• _Task objective_: All entries must come back exactly as given, with no pictures in the copy.

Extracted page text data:
================

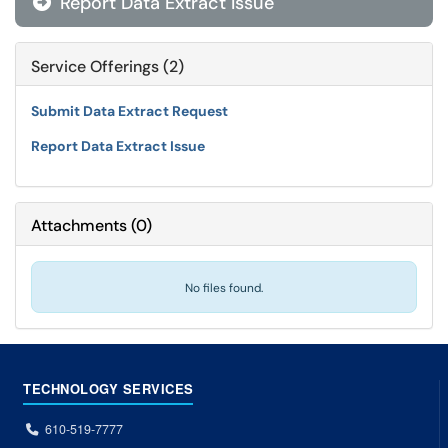
Report Data Extract Issue

Service Offerings (2)
Submit Data Extract Request
Report Data Extract Issue
Attachments
(
0
)
No files found.
TECHNOLOGY SERVICES
610-519-7777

================

• _Completed task_:
Report Data Extract Issue

Service Offerings (2)
Submit Data Extract Request
Report Data Extract Issue
Attachments
(
0
)
No files found.
TECHNOLOGY SERVICES
610-519-7777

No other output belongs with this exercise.